David Cipoletta, CTO of Pison, a developer focusing on advanced technologies to enhance health and human potential, added,
“ST’s new biosensor stands out as a great solution for smartwatch gesture recognition, cognitive performance, and neurological health. Leveraging this advancement, we have significantly enhanced the functionality and user experience of our wearable devices.”
The ST1VAFE3BX is in production now in a 2mm x 2mm 12-lead LGA package and available from the eSTore (free samples available) and distributors from $1.50 for orders of 1000 units.
Visitors to Electronica 2024, the major industry trade event happening in Munich November 12-15, can see the ST1VAFE3BX in a sensing technologies demonstration at the ST booth, Hall C3 101. More information is available online at www.st.com/biosensors
Further technical information
The analog front-end circuits for biopotential sensors are difficult to design and subject to unpredictable effects such as skin preparation and the position of electrodes attached to the body. The ST1VAFE3BX provides a complete vertical analog front end (vAFE) that simplifies the detection of different types of vital signs that can indicate physical or emotional state.
Manufacturers of wellness and healthcare devices can thus extend their product ranges to include functionality such as electrocardiography (ECG), electroencephalography (EEG), seismocardiography (SCG), and electroneurography (ENG). This can drive the emergence of new devices that are affordable, easy to use, and reliably indicate health status or physiological responses to events such as stress or excitement. The future could contain a greater diversity of wearable devices that can contribute towards enhanced healthcare, fitness, and self-awareness.

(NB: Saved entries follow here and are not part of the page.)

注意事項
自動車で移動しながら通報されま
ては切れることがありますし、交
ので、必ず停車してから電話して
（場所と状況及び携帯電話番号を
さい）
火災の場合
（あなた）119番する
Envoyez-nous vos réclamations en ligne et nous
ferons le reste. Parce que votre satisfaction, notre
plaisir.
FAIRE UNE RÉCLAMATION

Bringing this precision front end on-chip, the ST1VAFE3BX is building on ST’s established competencies in MEMS (microelectromechanical systems) devices by integrating an accelerometer for inertial sensing. The accelerometer provides information about the wearer’s movement, which is synchronised with the biopotential sensing to help the application infer any link between measured signals and physical activity.
The ST1VAFE3BX also integrates ST’s machine-learning core (MLC) and finite state machine (FSM) that enable product designers to implement simple decision trees for neural processing on the chip. These AI skills let the sensor handle functions such as activity detection autonomously, offloading the main host CPU to accelerate system responses and minimise power consumption. In this way, ST’s sensors let smart devices provide more sophisticated functions and operate for longer between battery charging, enhancing usability. ST also provides software tools like MEMS Studio in the ST Edge AI Suite dedicated to helping designers unleash the maximum performance from the ST1VAFE3BX, including tools for configuring decision trees in the MLC.

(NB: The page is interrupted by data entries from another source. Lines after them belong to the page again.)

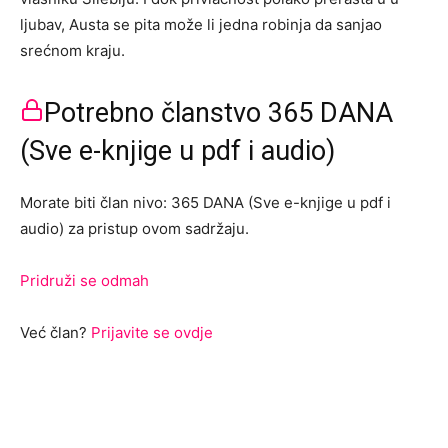
ljubav, Austa se pita može li jedna robinja da sanjao
srećnom kraju.
Potrebno članstvo 365 DANA
(Sve e-knjige u pdf i audio)
Morate biti član nivo: 365 DANA (Sve e-knjige u pdf i
audio) za pristup ovom sadržaju.
Pridruži se odmah
Već član?
Prijavite se ovdje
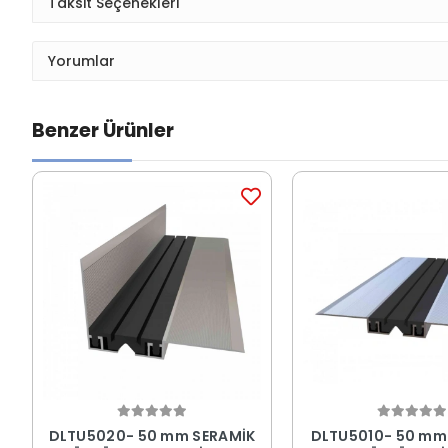
Taksit Seçenekleri
Yorumlar
Benzer Ürünler
DLTU5020- 50 mm SERAMİK
DLTU5010- 50 mm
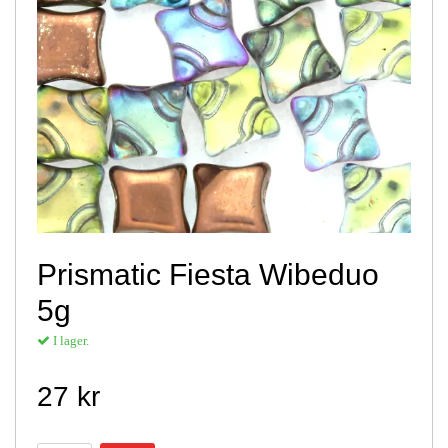
Prismatic Fiesta Wibeduo
5g
I lager.
27 kr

The ST1VAFE3BX’s bio-detection signal channel comprises the vAFE with programmable gain and 12-bit ADC resolution. The maximum output data rate of 3200Hz is suitable for a wide variety of biopotential measurements to quantify heart, brain, and muscular activity.
The device is powered from a supply voltage in the range 1.62V to 3.6V and has typical operating current of just 50µA, which can be cut to just 2.2µA in power-saving mode.
The integrated low-noise accelerometer has programmable full-scale range from ±2g to ±16g.
In addition to the machine-learning core and programmable finite state machine, which can provide functionality such as activity detection, the ST1VAFE3BX implements advanced pedometer, step detector, and step counting functions.